38
votes

I am looking for a way to run all of the assertions in my unit tests in PyTest, even if some of them fail. I know there must be a simple way to do this. I checked the CLi options and looked through this site for similar questions/answers but didn't see anything. Sorry if this has already been answered.

For example, consider the following code snippet, with PyTest code alongside it:

def parrot(i):
    return i

def test_parrot():
    assert parrot(0) == 0
    assert parrot(1) == 1
    assert parrot(2) == 1
    assert parrot(2) == 2

By default, the execution stops at the first failure:

$ python -m pytest fail_me.py 
=================== test session starts ===================
platform linux2 -- Python 2.7.10, pytest-2.9.1, py-1.4.31, pluggy-0.3.1
rootdir: /home/npsrt/Documents/repo/codewars, inifile: 
collected 1 items 

fail_me.py F

=================== FAILURES ===================
___________________ test_parrot ___________________

    def test_parrot():
        assert parrot(0) == 0
        assert parrot(1) == 1
>       assert parrot(2) == 1
E       assert 2 == 1
E        +  where 2 = parrot(2)

fail_me.py:7: AssertionError
=================== 1 failed in 0.05 seconds ===================

What I'd like to do is to have the code continue to execute even after PyTest encounters the first failure.

4
See also this question for unittest, which is linked to by a bunch of very similar questionsEric
@pytest.mark.parametrize is what you're looking for. it takes 2 arguments, the variable name that will be providing the data, and the data you wish to supply to the test. So, to achieve what you want, the following can be done. @pytest.mark.parametrize('parrot_num', (1, 2, 3, 4, 5)) def parrot(parrot_num): return parrot_num def test_parrot(): assert parrot(0) == 0 assert parrot(1) == 1 assert parrot(2) == 1 assert parrot(2) == 2Arthur Bowers

4 Answers

22
votes

As others already mentioned, you'd ideally write multiple tests and only have one assertion in each (that's not a hard limit, but a good guideline).

The @pytest.mark.parametrize decorator makes this easy:

import pytest

def parrot(i):
    return i

@pytest.mark.parametrize('inp, expected', [(0, 0), (1, 1), (2, 1), (2, 2)])
def test_parrot(inp, expected):
    assert parrot(inp) == expected

When running it with -v:

parrot.py::test_parrot[0-0] PASSED
parrot.py::test_parrot[1-1] PASSED
parrot.py::test_parrot[2-1] FAILED
parrot.py::test_parrot[2-2] PASSED

=================================== FAILURES ===================================
_______________________________ test_parrot[2-1] _______________________________

inp = 2, expected = 1

    @pytest.mark.parametrize('inp, expected', [(0, 0), (1, 1), (2, 1), (2, 2)])
    def test_parrot(inp, expected):
>       assert parrot(inp) == expected
E       assert 2 == 1
E        +  where 2 = parrot(2)

parrot.py:8: AssertionError
====================== 1 failed, 3 passed in 0.01 seconds ======================
20
votes

It ran all of your tests. You only wrote one test, and that test ran!

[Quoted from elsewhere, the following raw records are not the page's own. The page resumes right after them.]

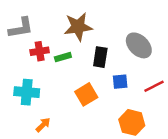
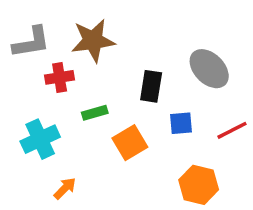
brown star: (78, 27) -> (93, 40), moved
green rectangle: (63, 57) -> (95, 113), moved
cyan cross: (27, 92) -> (40, 139), turned -30

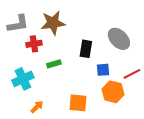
orange square: (130, 143) -> (78, 103), moved, turned 36
orange hexagon: (199, 185) -> (113, 92), moved

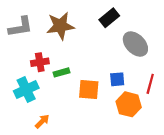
red cross: (34, 44) -> (40, 62), moved
black rectangle: (86, 49) -> (109, 18), moved, turned 42
red line: (132, 74) -> (150, 84), turned -48
orange square: (78, 103) -> (89, 90), moved

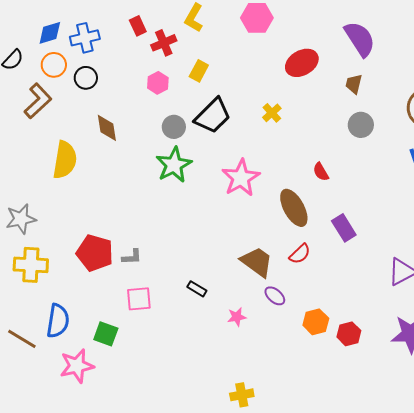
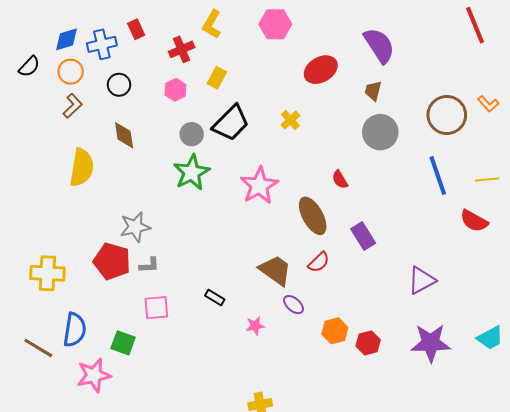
red rectangle: (138, 26) -> (136, 29), moved
black circle: (86, 78) -> (119, 85), moved
brown L-shape: (38, 101) -> (73, 106), moved, size x0.7
gray circle: (361, 125) -> (380, 132), size x1.4
gray star: (21, 219) -> (135, 227), moved

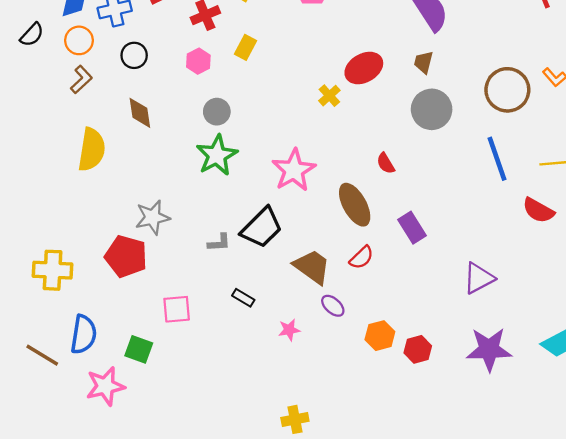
red ellipse: (321, 70) -> (364, 68), moved
black trapezoid: (231, 123) -> (262, 228), moved
gray L-shape: (149, 265) -> (219, 243), moved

If you want nonfatal assertions, where a test will keep going if an assertion fails (like Google Test's EXPECT macros), try pytest-expect, which provides that functionality. Here's the example their site gives:

def test_func(expect):
    expect('a' == 'b')
    expect(1 != 1)
    a = 1
    b = 2
    expect(a == b, 'a:%s b:%s' % (a,b))

You can see that expectation failures don't stop the test, and all failed expectations get reported:

$ python -m pytest test_expect.py
================ test session starts =================
platform darwin -- Python 2.7.9 -- py-1.4.26 -- pytest-2.7.0
rootdir: /Users/okken/example, inifile: 
plugins: expect
collected 1 items 

test_expect.py F

====================== FAILURES ======================
_____________________ test_func ______________________
>    expect('a' == 'b')
test_expect.py:2
--------
>    expect(1 != 1)
test_expect.py:3
--------
>    expect(a == b, 'a:%s b:%s' % (a,b))
a:1 b:2
test_expect.py:6
--------
Failed Expectations:3
============== 1 failed in 0.01 seconds ==============
11
votes

The pytest plugin pytest-check is a rewrite of pytest-expect (which was recommended here previously but has gone stale). It will let you do a "soft" assert like so:

An example from the GitHub repo:

import pytest_check as check

def test_example():
    a = 1
    b = 2
    c = [2, 4, 6]
    check.greater(a, b)
    check.less_equal(b, a)
    check.is_in(a, c, "Is 1 in the list")
    check.is_not_in(b, c, "make sure 2 isn't in list")
9
votes

You should be able to control this with the --maxfail argument. I believe the default is to not stop for failures, so I'd check any py.test config files you might have for a place that's overriding it.